Snyder obviously relished the opportunity to envision what it really might be like for a being such as Superman to be tossed through half a mile’s worth of office buildings; the director and his special-effects wizards certainly beat such scenes to death. But, speaking of death, it’s impossible to overlook the hundreds (thousands?) of fragile humans who’d be maimed and killed along the way, as a result of each super-powered punch ... which turns Superman’s “code against killing” into something of a joke.

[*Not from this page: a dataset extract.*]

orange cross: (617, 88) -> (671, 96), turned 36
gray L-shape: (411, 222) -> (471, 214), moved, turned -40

Hell, he must kill scores of people every time he slams his evil, super-powered adversaries through said buildings. Ironic, then, that his code eventually becomes an important — if ill-defined — plot point.

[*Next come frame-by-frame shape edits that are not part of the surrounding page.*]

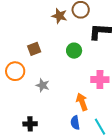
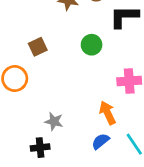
gray star: (43, 85) -> (54, 121), moved
blue semicircle: (75, 123) -> (100, 141), turned 64

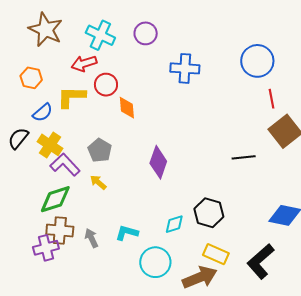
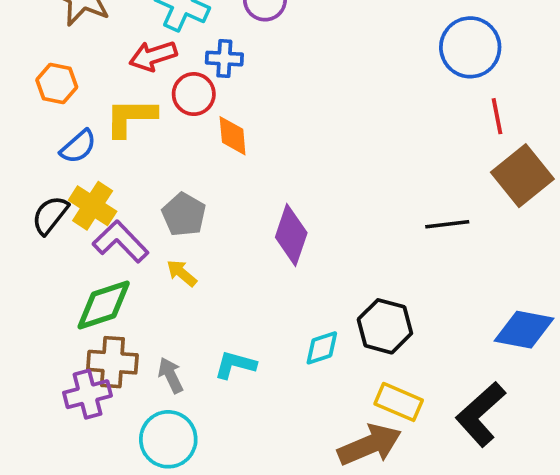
blue cross: (185, 68) -> (224, 59), moved, size x0.7
black semicircle: (18, 138) -> (50, 215), moved
cyan circle: (155, 262) -> (168, 439), moved

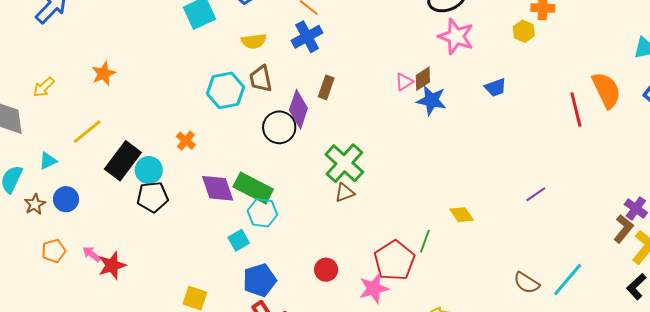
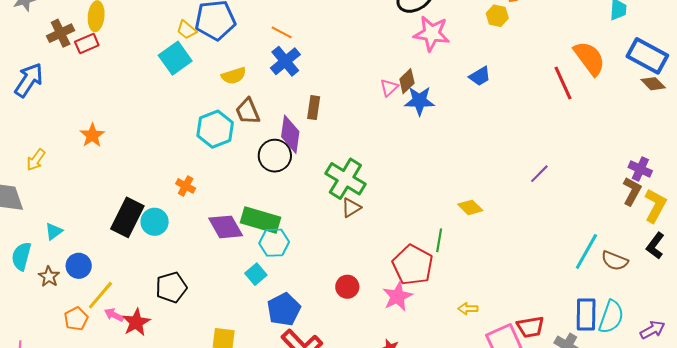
yellow line: (87, 132) -> (100, 295), moved
black pentagon: (152, 197) -> (171, 287), moved
brown semicircle: (527, 283) -> (615, 261), moved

On top of which, the various Metropolis-shattering skirmishes go on for so long, and thus to such diminishing returns, that they become no more meaningful than watching Godzilla stomp and flatten a miniature cardboard Tokyo in all those 1950s and ’60s Japanese monster flicks.


Then, too, the notion that our poor planet would survive the terraforming consequences of the third act’s big, bad whatzis machine, is just too laughable for words. No residual earthquakes? No disrupted weather patterns? Seriously? Somehow, everything gets put right again, entire cities apparently resurrected in mere weeks, if not days, just in time for an epilogue that delivers the single solitary line — “I think he’s kinda hot” — that draws the only mild chuckle granted during the entire film.

No, no, no.

Such an overwrought, overblown mess.

Thank God for Amy Adams’ turn as Lois Lane. She, at least, injects some sparkle and spunk into these proceedings. Everybody else — and I’m including Henry Cavill’s dreary Superman — seems to be competing in a scowling contest.

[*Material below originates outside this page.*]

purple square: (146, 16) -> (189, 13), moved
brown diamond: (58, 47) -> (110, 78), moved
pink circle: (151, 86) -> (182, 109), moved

I’ve already missed Christopher Reeve for all sorts of reasons, but never more so than during last week’s preview screening of Man of Steel.

The comparison is both apt and ironic, not only because Reeve granted the character all the warmth, compassion and expressive depth that Cavill’s blank-faced Superman lacks, but also because Goyer and Nolan borrow heavily from the template of that 1978 film’s first act.

Goodness, Russell Crowe’s dour, tight-lipped Jor-El practically channels Marlon Brando’s performance in the same role, all those years ago. Except that Crowe apparently feels that Jor-El should be equally adept as both scientist and warrior. (This is what happens when an ego-laden star re-shapes a character to suit his own image.)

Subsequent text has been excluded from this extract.